Aired September 28, 2001 - 11:03   ET


JOHN KING, CNN WHITE HOUSE SR. CORRESPONDENT: We have to take you now to show you pictures of President Bush meeting in the Oval Office with King Abdullah of Jordan.




BUSH: It's great to see you. I look forward to our discussions. Jordan is a strong friend of America. And right after September 11, one of the early messages I received was from His Majesty, expressing the condolences of the Jordanian people as well as his own personal condolences.

I'm so pleased with the cooperation we have in fighting terror. I have assured His Majesty that our war is against evil, not against Islam. There are thousands of Muslims who proudly call themselves Americans, and they know what I know, that the Muslim faith is based upon peace and love and compassion, the exact opposite of the teachings of the Al Qaeda organization, which is based upon evil and hate and destruction.

And finally, Your Majesty, as a welcoming gift, it is my honor to present you with a pen. This is not ordinary pen since it's the pen I used to sign the free trade agreement with Jordan this morning.

At long last, we have, together, accomplished one of your main objectives in terms of economic cooperation, which is a free trade agreement.

I'm proud of the actions of our leadership in the House and the Senate from both political parties that recognize the importance of trade with Jordan.

And so, Your Majesty, it's now officially the law and here's the pen that signed it.

ABDULLAH: Thank you very much, sir. We are grateful.

BUSH: Welcome back to the Oval Office. ABDULLAH: Thank you.

Sir, I'd like to take this opportunity to thank you for seeing us today. Obviously, I wished our meeting was under better circumstances, but obviously, we're here to give our full unequivocal support to you and to the people of America, and we will stand by you in these very difficult times.

And we are proud of our friendship. We are proud of the relations we've had with your country over many, many years. As far as His Late Majesty King Hussein. And it's in difficult times like this that true friends must stand with each other. And we'll be by your side, and we'll be there to support you. And I'm here to see what we can do to help.

BUSH: Thank you, sir.

We'll take a few questions.

QUESTION: Mr.
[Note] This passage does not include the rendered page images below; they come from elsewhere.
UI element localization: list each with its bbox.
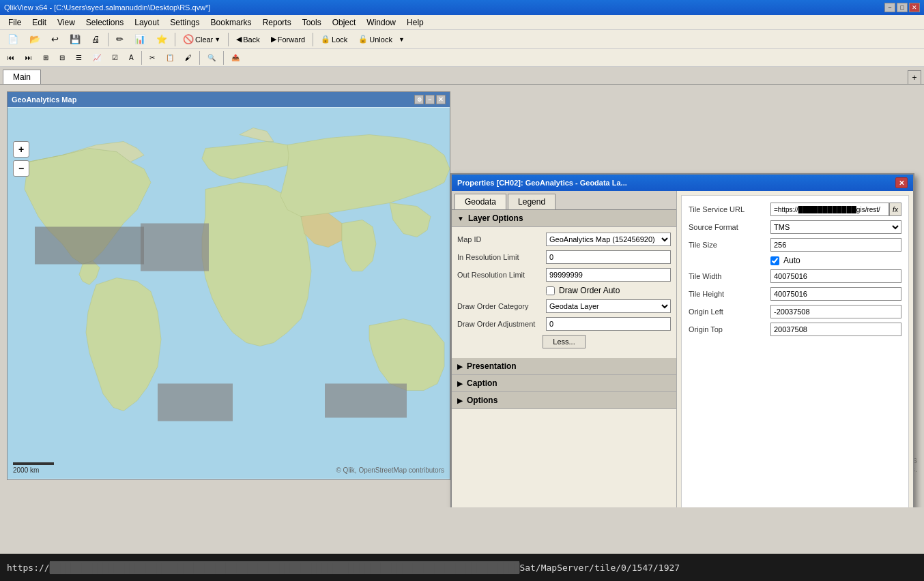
next-page-button[interactable]: ⏭ — [20, 50, 37, 65]
menu-edit[interactable]: Edit — [27, 16, 52, 29]
map-minimize-button[interactable]: − — [425, 95, 435, 104]
tab-bar: Main + — [0, 67, 924, 85]
svg-rect-3 — [325, 384, 407, 418]
tile-height-input[interactable] — [770, 287, 901, 301]
auto-checkbox[interactable] — [770, 256, 779, 265]
paste-button[interactable]: 📋 — [161, 50, 179, 65]
origin-top-label: Origin Top — [689, 325, 770, 333]
chart-button[interactable]: 📊 — [130, 32, 150, 47]
source-format-row: Source Format TMS — [689, 220, 901, 234]
main-content: GeoAnalytics Map ⚙ − ✕ — [0, 85, 924, 507]
export-button[interactable]: 📤 — [227, 50, 244, 65]
map-settings-button[interactable]: ⚙ — [414, 95, 424, 104]
undo-button[interactable]: ↩ — [46, 32, 63, 47]
toolbar-separator-2 — [175, 33, 175, 46]
tile-size-label: Tile Size — [689, 241, 770, 249]
tile-width-label: Tile Width — [689, 272, 770, 280]
options-section-header[interactable]: ▶ Options — [452, 392, 676, 409]
menu-object[interactable]: Object — [327, 16, 362, 29]
add-tab-button[interactable]: + — [908, 70, 921, 84]
source-format-container: TMS — [770, 220, 901, 234]
tile-size-input[interactable] — [770, 238, 901, 252]
out-resolution-input[interactable] — [546, 268, 671, 282]
close-button[interactable]: ✕ — [909, 3, 920, 12]
origin-top-input[interactable] — [770, 323, 901, 336]
edit-mode-button[interactable]: ✏ — [111, 32, 128, 47]
table-button[interactable]: ⊞ — [38, 50, 53, 65]
menu-bookmarks[interactable]: Bookmarks — [205, 16, 257, 29]
forward-button[interactable]: ▶ Forward — [266, 32, 310, 47]
checkbox-button[interactable]: ☑ — [107, 50, 123, 65]
toolbar2-sep2 — [199, 51, 200, 65]
draw-order-auto-checkbox[interactable] — [546, 286, 555, 295]
zoom-button[interactable]: 🔍 — [203, 50, 220, 65]
menu-window[interactable]: Window — [361, 16, 401, 29]
tile-url-container: fx — [770, 203, 901, 216]
svg-rect-2 — [158, 384, 233, 421]
list-button[interactable]: ☰ — [71, 50, 87, 65]
layer-options-section-header[interactable]: ▼ Layer Options — [452, 210, 676, 227]
in-resolution-label: In Resolution Limit — [457, 253, 546, 261]
fx-button[interactable]: fx — [889, 203, 901, 216]
menu-help[interactable]: Help — [401, 16, 429, 29]
menu-layout[interactable]: Layout — [129, 16, 164, 29]
menu-tools[interactable]: Tools — [297, 16, 327, 29]
prev-page-button[interactable]: ⏮ — [3, 50, 19, 65]
zoom-out-button[interactable]: − — [13, 160, 29, 177]
menu-selections[interactable]: Selections — [81, 16, 129, 29]
less-button[interactable]: Less... — [543, 335, 585, 348]
unlock-button[interactable]: 🔓 Unlock — [353, 32, 397, 47]
origin-top-row: Origin Top — [689, 323, 901, 336]
map-scale: 2000 km — [13, 462, 54, 474]
text-button[interactable]: A — [124, 50, 139, 65]
minimize-button[interactable]: − — [884, 3, 895, 12]
map-close-button[interactable]: ✕ — [436, 95, 446, 104]
bar-chart-button[interactable]: 📈 — [88, 50, 106, 65]
menu-reports[interactable]: Reports — [257, 16, 297, 29]
options-label: Options — [467, 396, 497, 405]
in-resolution-input[interactable] — [546, 250, 671, 264]
format-paint-button[interactable]: 🖌 — [180, 50, 197, 65]
menu-settings[interactable]: Settings — [164, 16, 205, 29]
menu-view[interactable]: View — [52, 16, 81, 29]
save-button[interactable]: 💾 — [65, 32, 85, 47]
tile-width-input[interactable] — [770, 269, 901, 283]
auto-row: Auto — [689, 256, 901, 265]
map-panel-title: GeoAnalytics Map — [12, 95, 76, 104]
bookmark-button[interactable]: ⭐ — [151, 32, 172, 47]
tab-geodata[interactable]: Geodata — [454, 194, 506, 209]
map-id-select[interactable]: GeoAnalytics Map (152456920) — [546, 233, 671, 246]
map-id-row: Map ID GeoAnalytics Map (152456920) — [457, 233, 671, 246]
options-arrow: ▶ — [457, 397, 463, 404]
clear-button[interactable]: 🚫 Clear ▼ — [178, 32, 225, 47]
back-button[interactable]: ◀ Back — [231, 32, 264, 47]
scale-label: 2000 km — [13, 466, 39, 474]
cut-button[interactable]: ✂ — [145, 50, 160, 65]
tile-service-url-input[interactable] — [770, 203, 889, 216]
tab-legend[interactable]: Legend — [508, 194, 555, 209]
zoom-in-button[interactable]: + — [13, 141, 29, 158]
toolbar-dropdown-arrow[interactable]: ▼ — [399, 36, 405, 43]
maximize-button[interactable]: □ — [897, 3, 908, 12]
source-format-select[interactable]: TMS — [770, 220, 901, 234]
tab-main[interactable]: Main — [3, 70, 41, 84]
toolbar-separator-4 — [313, 33, 313, 46]
presentation-label: Presentation — [467, 361, 517, 371]
dialog-close-button[interactable]: ✕ — [895, 177, 908, 188]
open-button[interactable]: 📂 — [25, 32, 45, 47]
origin-left-input[interactable] — [770, 305, 901, 318]
print-button[interactable]: 🖨 — [87, 32, 105, 47]
toolbar2-sep1 — [141, 51, 142, 65]
pivot-button[interactable]: ⊟ — [55, 50, 70, 65]
draw-order-category-select[interactable]: Geodata Layer — [546, 299, 671, 313]
draw-order-adjustment-input[interactable] — [546, 317, 671, 331]
new-button[interactable]: 📄 — [3, 32, 23, 47]
toolbar-separator-1 — [108, 33, 109, 46]
dialog-body: Geodata Legend ▼ Layer Options Map ID — [452, 191, 913, 507]
svg-rect-4 — [35, 227, 144, 265]
menu-file[interactable]: File — [3, 16, 27, 29]
origin-left-row: Origin Left — [689, 305, 901, 318]
presentation-section-header[interactable]: ▶ Presentation — [452, 358, 676, 375]
lock-button[interactable]: 🔒 Lock — [316, 32, 352, 47]
caption-section-header[interactable]: ▶ Caption — [452, 375, 676, 392]
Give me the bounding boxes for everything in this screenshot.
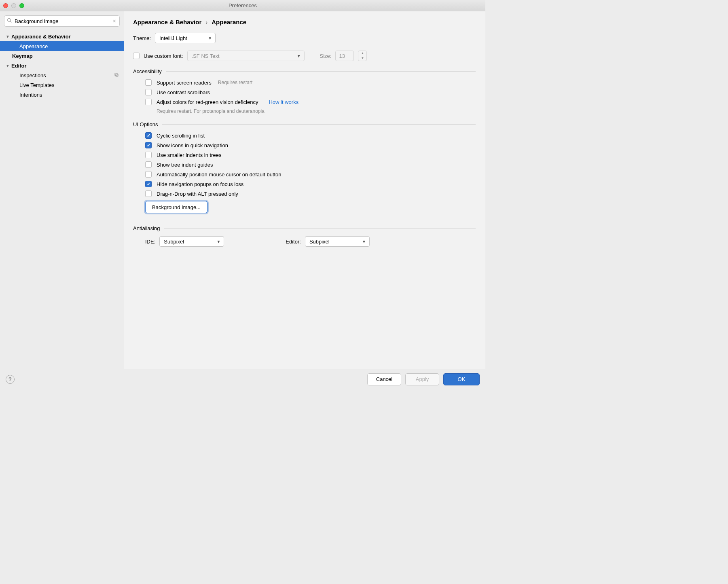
color-deficiency-helper: Requires restart. For protanopia and deu… xyxy=(157,108,476,114)
how-it-works-link[interactable]: How it works xyxy=(269,99,298,105)
settings-tree: ▼ Appearance & Behavior Appearance Keyma… xyxy=(0,30,124,99)
tree-guides-checkbox[interactable] xyxy=(145,161,152,168)
auto-cursor-label: Automatically position mouse cursor on d… xyxy=(157,171,281,178)
chevron-down-icon: ▼ xyxy=(362,239,366,244)
sidebar-item-appearance[interactable]: Appearance xyxy=(0,41,124,51)
chevron-up-icon[interactable]: ▲ xyxy=(358,51,366,56)
quick-nav-icons-checkbox[interactable] xyxy=(145,142,152,148)
smaller-indents-label: Use smaller indents in trees xyxy=(157,152,221,158)
dnd-alt-checkbox[interactable] xyxy=(145,190,152,197)
svg-rect-3 xyxy=(115,73,117,76)
chevron-down-icon: ▼ xyxy=(216,239,220,244)
search-field[interactable] xyxy=(15,18,112,24)
theme-value: IntelliJ Light xyxy=(159,35,187,41)
theme-label: Theme: xyxy=(133,35,151,41)
contrast-scrollbars-label: Use contrast scrollbars xyxy=(157,89,210,95)
copy-icon xyxy=(114,72,119,78)
contrast-scrollbars-checkbox[interactable] xyxy=(145,89,152,95)
hide-popups-label: Hide navigation popups on focus loss xyxy=(157,181,243,187)
font-size-stepper[interactable]: ▲ ▼ xyxy=(358,51,367,61)
aa-ide-value: Subpixel xyxy=(164,239,184,245)
svg-line-1 xyxy=(10,21,11,22)
color-deficiency-checkbox[interactable] xyxy=(145,99,152,105)
aa-editor-label: Editor: xyxy=(286,239,301,245)
section-ui-options: UI Options xyxy=(133,121,476,127)
sidebar-item-editor[interactable]: ▼ Editor xyxy=(0,61,124,70)
sidebar-item-inspections[interactable]: Inspections xyxy=(0,70,124,80)
sidebar-item-label: Live Templates xyxy=(19,82,54,88)
tree-guides-label: Show tree indent guides xyxy=(157,162,213,168)
section-accessibility: Accessibility xyxy=(133,68,476,74)
chevron-down-icon: ▼ xyxy=(297,54,301,58)
breadcrumb: Appearance & Behavior › Appearance xyxy=(133,19,476,25)
use-custom-font-label: Use custom font: xyxy=(144,53,183,59)
chevron-down-icon: ▼ xyxy=(208,36,212,40)
aa-editor-value: Subpixel xyxy=(309,239,330,245)
custom-font-select[interactable]: .SF NS Text ▼ xyxy=(187,51,305,61)
window-title: Preferences xyxy=(0,2,485,8)
svg-rect-2 xyxy=(116,74,118,76)
close-icon[interactable] xyxy=(3,3,8,8)
cyclic-scrolling-checkbox[interactable] xyxy=(145,132,152,139)
chevron-right-icon: › xyxy=(205,19,207,25)
screen-readers-label: Support screen readers xyxy=(157,80,212,86)
window-controls xyxy=(3,3,24,8)
color-deficiency-label: Adjust colors for red-green vision defic… xyxy=(157,99,258,105)
custom-font-value: .SF NS Text xyxy=(192,53,220,59)
apply-button[interactable]: Apply xyxy=(405,373,439,385)
aa-ide-select[interactable]: Subpixel ▼ xyxy=(159,236,224,247)
svg-point-0 xyxy=(8,19,11,22)
background-image-button[interactable]: Background Image... xyxy=(145,201,207,213)
chevron-down-icon[interactable]: ▼ xyxy=(358,56,366,61)
divider xyxy=(166,71,476,72)
quick-nav-icons-label: Show icons in quick navigation xyxy=(157,142,228,148)
font-size-label: Size: xyxy=(320,53,332,59)
font-size-input[interactable]: 13 xyxy=(335,51,354,61)
hide-popups-checkbox[interactable] xyxy=(145,181,152,187)
breadcrumb-parent: Appearance & Behavior xyxy=(133,19,201,25)
search-input[interactable]: × xyxy=(4,15,120,27)
help-icon[interactable]: ? xyxy=(6,375,15,384)
clear-icon[interactable]: × xyxy=(112,18,117,24)
zoom-icon[interactable] xyxy=(19,3,24,8)
screen-readers-checkbox[interactable] xyxy=(145,79,152,86)
sidebar-item-label: Keymap xyxy=(12,53,33,59)
dnd-alt-label: Drag-n-Drop with ALT pressed only xyxy=(157,191,238,197)
auto-cursor-checkbox[interactable] xyxy=(145,171,152,178)
sidebar-item-label: Editor xyxy=(11,63,27,69)
cyclic-scrolling-label: Cyclic scrolling in list xyxy=(157,133,205,139)
sidebar-item-intentions[interactable]: Intentions xyxy=(0,90,124,99)
sidebar-item-label: Inspections xyxy=(19,72,46,78)
sidebar-item-label: Appearance & Behavior xyxy=(11,34,71,40)
sidebar-item-appearance-behavior[interactable]: ▼ Appearance & Behavior xyxy=(0,32,124,41)
section-antialiasing: Antialiasing xyxy=(133,225,476,231)
divider xyxy=(164,228,476,229)
chevron-down-icon: ▼ xyxy=(6,63,10,68)
sidebar-item-label: Appearance xyxy=(19,43,48,49)
cancel-button[interactable]: Cancel xyxy=(367,373,401,385)
search-icon xyxy=(7,18,12,24)
font-size-value: 13 xyxy=(339,53,345,59)
footer: ? Cancel Apply OK xyxy=(0,369,485,389)
chevron-down-icon: ▼ xyxy=(6,34,10,39)
sidebar: × ▼ Appearance & Behavior Appearance Key… xyxy=(0,11,124,369)
section-title-label: Accessibility xyxy=(133,68,162,74)
section-title-label: UI Options xyxy=(133,121,158,127)
sidebar-item-live-templates[interactable]: Live Templates xyxy=(0,80,124,90)
titlebar: Preferences xyxy=(0,0,485,11)
use-custom-font-checkbox[interactable] xyxy=(133,53,140,59)
screen-readers-hint: Requires restart xyxy=(218,80,252,85)
aa-editor-select[interactable]: Subpixel ▼ xyxy=(305,236,370,247)
ok-button[interactable]: OK xyxy=(443,373,480,385)
sidebar-item-keymap[interactable]: Keymap xyxy=(0,51,124,61)
theme-select[interactable]: IntelliJ Light ▼ xyxy=(155,33,216,43)
content-panel: Appearance & Behavior › Appearance Theme… xyxy=(124,11,485,369)
divider xyxy=(162,124,476,125)
aa-ide-label: IDE: xyxy=(145,239,155,245)
sidebar-item-label: Intentions xyxy=(19,92,42,98)
smaller-indents-checkbox[interactable] xyxy=(145,152,152,158)
minimize-icon xyxy=(11,3,16,8)
section-title-label: Antialiasing xyxy=(133,225,160,231)
breadcrumb-current: Appearance xyxy=(212,19,246,25)
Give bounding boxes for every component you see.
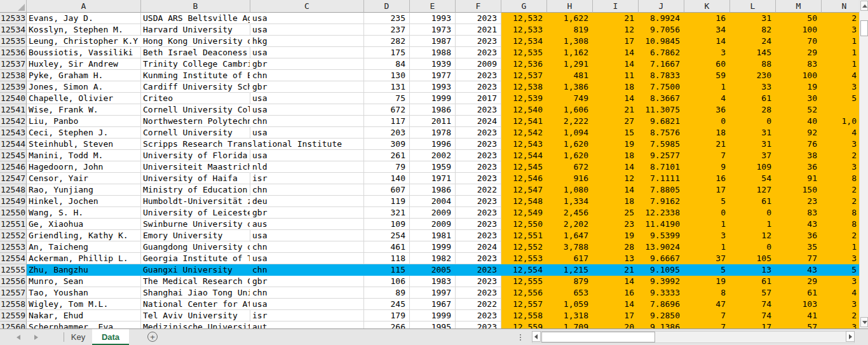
cell[interactable]: Rao, Yunjiang — [27, 184, 141, 196]
cell[interactable]: 2023 — [456, 70, 501, 81]
cell[interactable]: 7.7500 — [639, 81, 684, 93]
cell[interactable]: 2024 — [456, 116, 501, 127]
cell[interactable]: 54 — [730, 173, 776, 184]
cell[interactable]: Emory University — [141, 230, 250, 241]
cell[interactable]: 2023 — [456, 161, 501, 173]
cell[interactable]: 481 — [547, 70, 593, 81]
cell[interactable]: 1 — [730, 219, 776, 230]
cell[interactable]: usa — [250, 104, 364, 116]
cell[interactable]: 12,543 — [501, 139, 547, 150]
cell[interactable]: 12,537 — [501, 70, 547, 81]
cell[interactable]: 237 — [364, 24, 410, 36]
scroll-right-button[interactable] — [846, 331, 855, 342]
cell[interactable]: 16 — [684, 173, 730, 184]
cell[interactable]: Northwestern Polytechn — [141, 116, 250, 127]
cell[interactable]: 2023 — [456, 150, 501, 161]
row-header-12557[interactable]: 12557 — [0, 287, 27, 299]
cell[interactable]: 12,536 — [501, 58, 547, 70]
cell[interactable]: 1,606 — [547, 104, 593, 116]
cell[interactable]: National Center for At — [141, 299, 250, 310]
cell[interactable]: Munro, Sean — [27, 276, 141, 287]
cell[interactable]: 12,533 — [501, 24, 547, 36]
cell[interactable]: 145 — [730, 47, 776, 58]
cell[interactable]: 11 — [593, 70, 639, 81]
cell[interactable]: 115 — [364, 264, 410, 276]
cell[interactable]: University of Haifa — [141, 173, 250, 184]
cell[interactable]: 7.1667 — [639, 58, 684, 70]
cell[interactable]: 8.7576 — [639, 127, 684, 139]
cell[interactable]: 12,559 — [501, 321, 547, 328]
cell[interactable]: 1986 — [410, 184, 456, 196]
row-header-12555[interactable]: 12555 — [0, 264, 27, 276]
cell[interactable]: 57 — [776, 321, 822, 328]
select-all-button[interactable] — [0, 0, 27, 13]
cell[interactable]: 37 — [730, 150, 776, 161]
cell[interactable]: 1967 — [410, 299, 456, 310]
cell[interactable]: 19 — [593, 139, 639, 150]
cell[interactable]: 24 — [730, 36, 776, 47]
cell[interactable]: 5 — [822, 93, 859, 104]
scroll-up-button[interactable] — [860, 1, 868, 11]
cell[interactable]: 61 — [730, 276, 776, 287]
row-header-12550[interactable]: 12550 — [0, 207, 27, 219]
cell[interactable]: 2021 — [456, 24, 501, 36]
cell[interactable]: 1973 — [410, 24, 456, 36]
cell[interactable]: 7.1111 — [639, 173, 684, 184]
cell[interactable]: 127 — [730, 184, 776, 196]
cell[interactable]: 36 — [684, 104, 730, 116]
cell[interactable]: 3 — [822, 299, 859, 310]
cell[interactable]: 2 — [822, 310, 859, 321]
cell[interactable]: 2024 — [456, 241, 501, 253]
cell[interactable]: aut — [250, 321, 364, 328]
cell[interactable]: 3 — [822, 161, 859, 173]
cell[interactable]: 119 — [364, 196, 410, 207]
cell[interactable]: 18 — [593, 81, 639, 93]
cell[interactable]: 35 — [776, 241, 822, 253]
cell[interactable]: 28 — [730, 104, 776, 116]
cell[interactable]: Wigley, Tom M.L. — [27, 299, 141, 310]
cell[interactable]: 9 — [684, 161, 730, 173]
cell[interactable]: 235 — [364, 13, 410, 24]
cell[interactable]: 4 — [822, 70, 859, 81]
cell[interactable]: 12,535 — [501, 47, 547, 58]
cell[interactable]: Cardiff University Sch — [141, 81, 250, 93]
cell[interactable]: University of Florida — [141, 150, 250, 161]
cell[interactable]: 15 — [593, 127, 639, 139]
column-header-C[interactable]: C — [250, 0, 364, 13]
cell[interactable]: 34 — [684, 24, 730, 36]
cell[interactable]: 2009 — [410, 219, 456, 230]
cell[interactable]: 1,620 — [547, 139, 593, 150]
cell[interactable]: 12.2338 — [639, 207, 684, 219]
cell[interactable]: 1 — [684, 241, 730, 253]
cell[interactable]: 1988 — [410, 47, 456, 58]
cell[interactable]: hkg — [250, 36, 364, 47]
cell[interactable]: 2009 — [456, 58, 501, 70]
cell[interactable]: usa — [250, 253, 364, 264]
cell[interactable]: chn — [250, 70, 364, 81]
cell[interactable]: 12 — [730, 230, 776, 241]
cell[interactable]: 2 — [822, 230, 859, 241]
cell[interactable]: 33 — [730, 81, 776, 93]
cell[interactable]: 1 — [822, 58, 859, 70]
cell[interactable]: Griendling, Kathy K. — [27, 230, 141, 241]
cell[interactable]: Universiteit Maastrich — [141, 161, 250, 173]
cell[interactable]: 653 — [547, 287, 593, 299]
cell[interactable]: 100 — [776, 24, 822, 36]
cell[interactable]: 100 — [776, 70, 822, 81]
cell[interactable]: 0 — [684, 207, 730, 219]
cell[interactable]: 8 — [684, 287, 730, 299]
cell[interactable]: gbr — [250, 276, 364, 287]
cell[interactable]: 607 — [364, 184, 410, 196]
cell[interactable]: 2011 — [410, 116, 456, 127]
horizontal-scrollbar[interactable] — [532, 331, 855, 343]
cell[interactable]: 8 — [822, 173, 859, 184]
row-header-12554[interactable]: 12554 — [0, 253, 27, 264]
cell[interactable]: 14 — [593, 299, 639, 310]
cell[interactable]: 1,0 — [822, 116, 859, 127]
cell[interactable]: 8.9924 — [639, 13, 684, 24]
cell[interactable]: 1977 — [410, 70, 456, 81]
cell[interactable]: 14 — [593, 276, 639, 287]
cell[interactable]: 617 — [547, 253, 593, 264]
cell[interactable]: 12 — [593, 173, 639, 184]
cell[interactable]: usa — [250, 47, 364, 58]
President...

BUSH: You're after the retirement lady...


QUESTION: I'm now the retirement lady; I feel very old.

BUSH: Well, once you leave the White House, we view it as a retirement.


QUESTION: What's your reaction to the Saudis' announcement that the U.S. can use air bases? And also, do you feel that the military deployment is adequate? Do you feel comfortable...

BUSH: Well, first, we will not be discussing any of our military plans. It is very important for the American people to know that any public discussion of military or intelligence matters could jeopardize any mission that we may be thinking about.

Secondly, I am most pleased with the cooperation we're getting in the Middle East. Clearly, the cooperation with our friend the Jordanians is strong and powerful and we're united.

But the Saudis as well -- not only are they helping stabilize Pakistan, which is a very important part of our diplomatic efforts, they are also cooperating with us in terms of any military planning we might be doing. I'm really pleased. I had very good discussions. I know the King is as well with our Saudi Arabian friends.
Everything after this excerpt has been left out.